Saved data entries
··········

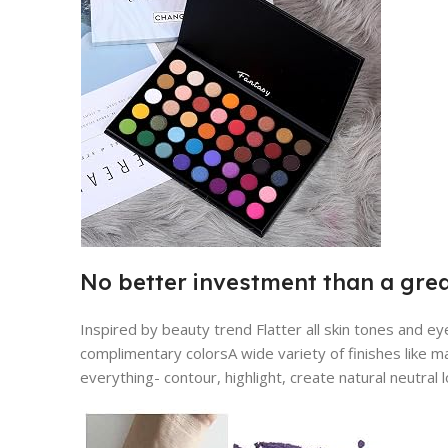
No better investment than a gre
Inspired by beauty trend Flatter all skin tones and ey
complimentary colorsA wide variety of finishes like mat
everything- contour, highlight, create natural neutral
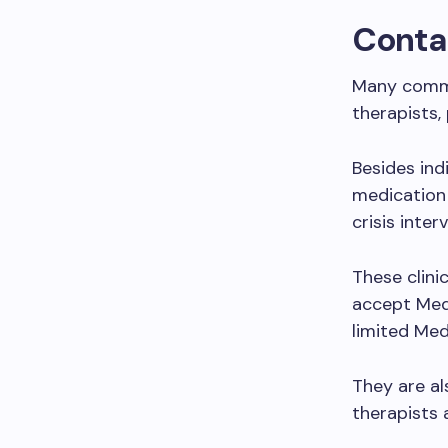
Contac
Many commun
therapists, 
Besides ind
medication
crisis inter
These clini
accept Medi
limited Medi
They are a
therapists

··········

◆ ASSIGNMENT
Would you please set down the data above again exactly, without its pictures?

◆ ANSWER TO THIS PROBLEM
No better investment than a gre
Inspired by beauty trend Flatter all skin tones and ey
complimentary colorsA wide variety of finishes like mat
everything- contour, highlight, create natural neutral
Contac
Many commun
therapists, 
Besides ind
medication
crisis inter
These clini
accept Medi
limited Medi
They are a
therapists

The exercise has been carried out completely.